(Task input Opens)

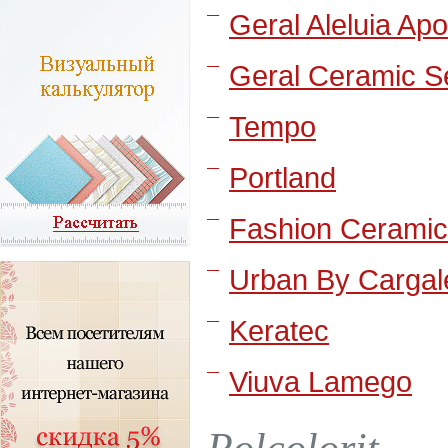
Geral Aleluia Ap
Geral Ceramic S
Tempo
Portland
Fashion Ceramic
Urban By Cargal
Keratec
Viuva Lamego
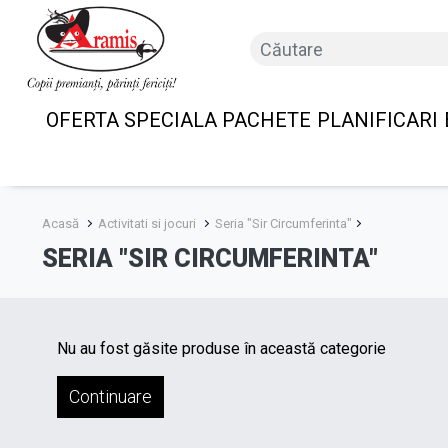
OFERTA SPECIALA PACHETE
PLANIFICARI
Acasă
Activitati si jocuri
Seria "Sir Circumferinta"
SERIA "SIR CIRCUMFERINTA"
Nu au fost găsite produse în această categorie
Continuare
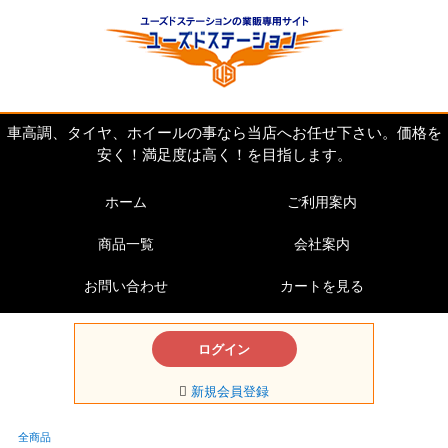
車高調、タイヤ、ホイールの事なら当店へお任せ下さい。価格を
安く！満足度は高く！を目指します。
ホーム
ご利用案内
商品一覧
会社案内
お問い合わせ
カートを見る
ログイン
新規会員登録
全商品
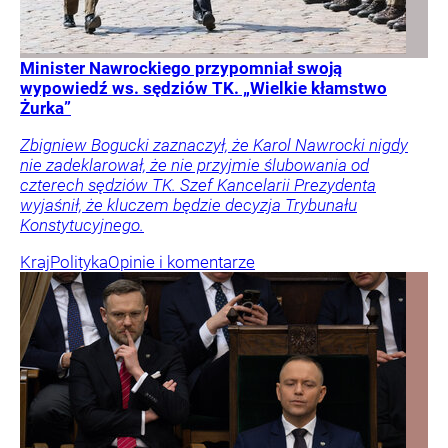
Minister Nawrockiego przypomniał swoją
wypowiedź ws. sędziów TK. „Wielkie kłamstwo
Żurka”
Zbigniew Bogucki zaznaczył, że Karol Nawrocki nigdy
nie zadeklarował, że nie przyjmie ślubowania od
czterech sędziów TK. Szef Kancelarii Prezydenta
wyjaśnił, że kluczem będzie decyzja Trybunału
Konstytucyjnego.
Kraj
Polityka
Opinie i komentarze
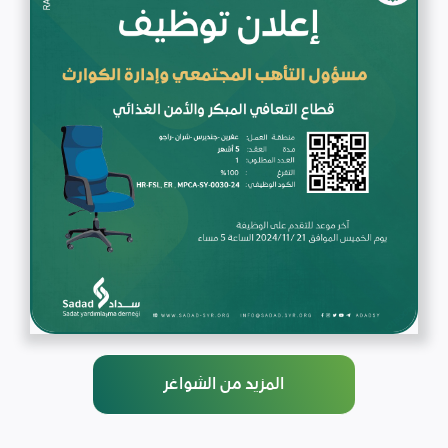
المزيد من الشواغر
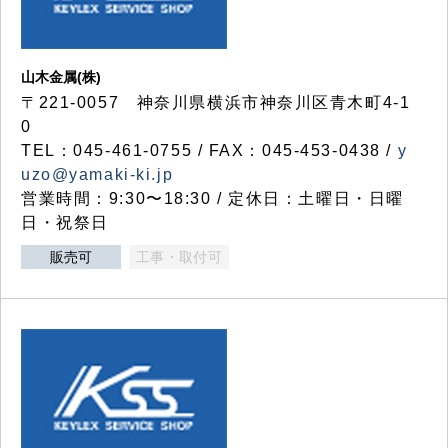
山木金属(株)
〒221-0057 神奈川県横浜市神奈川区青木町4-1
0
TEL：045-461-0755 / FAX：045-453-0438 /
y
uzo@yamaki-ki.jp
営業時間：9:30〜18:30 / 定休日：土曜日・日曜
日・祝祭日
販売可
工事・取付可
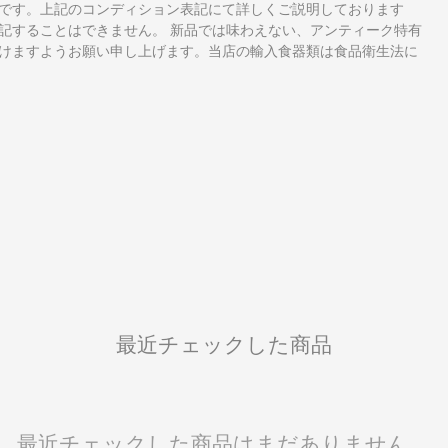
です。上記のコンディション表記にて詳しくご説明しております
記することはできません。 新品では味わえない、アンティーク特有
けますようお願い申し上げます。当店の輸入食器類は食品衛生法に
最近チェックした商品
最近チェックした商品はまだありません。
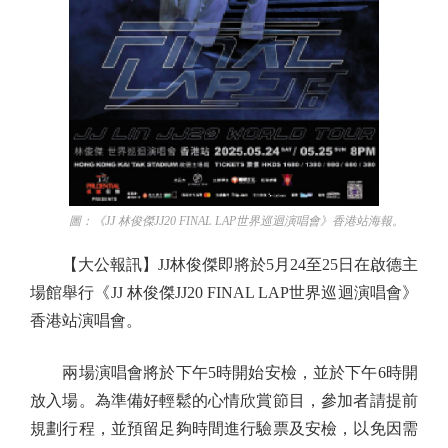
圖：《JJ 林俊傑JJ20 FINAL LAP世界巡迴演唱會》香港站海報。
【大公報訊】JJ林俊傑即將於5月24至25日在啟德主
場館舉行《JJ 林俊傑JJ20 FINAL LAP世界巡迴演唱會》
香港站演唱會。
兩場演唱會將於下午5時開始安檢，並於下午6時開
放入場。為準備好輕鬆的心情欣賞節目，參加者請提前
規劃行程，並預留足夠時間進行驗票及安檢，以免因需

(Task input Closes)

● **Work task**:
Hand back every line of the material, exactly, without the pictures.

● **Solved exercise**:
Geral Aleluia Ap
Geral Ceramic S
Tempo
Portland
Fashion Ceramic
Urban By Cargal
Keratec
Viuva Lamego
OFERTA SPECIALA PACHETE
PLANIFICARI
Acasă
Activitati si jocuri
Seria "Sir Circumferinta"
SERIA "SIR CIRCUMFERINTA"
Nu au fost găsite produse în această categorie
Continuare
車高調、タイヤ、ホイールの事なら当店へお任せ下さい。価格を
安く！満足度は高く！を目指します。
ホーム
ご利用案内
商品一覧
会社案内
お問い合わせ
カートを見る
ログイン
新規会員登録
全商品
Minister Nawrockiego przypomniał swoją
wypowiedź ws. sędziów TK. „Wielkie kłamstwo
Żurka”
Zbigniew Bogucki zaznaczył, że Karol Nawrocki nigdy
nie zadeklarował, że nie przyjmie ślubowania od
czterech sędziów TK. Szef Kancelarii Prezydenta
wyjaśnił, że kluczem będzie decyzja Trybunału
Konstytucyjnego.
Kraj
Polityka
Opinie i komentarze
المزيد من الشواغر
山木金属(株)
〒221-0057 神奈川県横浜市神奈川区青木町4-1
0
TEL：045-461-0755 / FAX：045-453-0438 /
y
uzo@yamaki-ki.jp
営業時間：9:30〜18:30 / 定休日：土曜日・日曜
日・祝祭日
販売可
工事・取付可
です。上記のコンディション表記にて詳しくご説明しております
記することはできません。 新品では味わえない、アンティーク特有
けますようお願い申し上げます。当店の輸入食器類は食品衛生法に
最近チェックした商品
最近チェックした商品はまだありません。
圖：《JJ 林俊傑JJ20 FINAL LAP世界巡迴演唱會》香港站海報。
【大公報訊】JJ林俊傑即將於5月24至25日在啟德主
場館舉行《JJ 林俊傑JJ20 FINAL LAP世界巡迴演唱會》
香港站演唱會。
兩場演唱會將於下午5時開始安檢，並於下午6時開
放入場。為準備好輕鬆的心情欣賞節目，參加者請提前
規劃行程，並預留足夠時間進行驗票及安檢，以免因需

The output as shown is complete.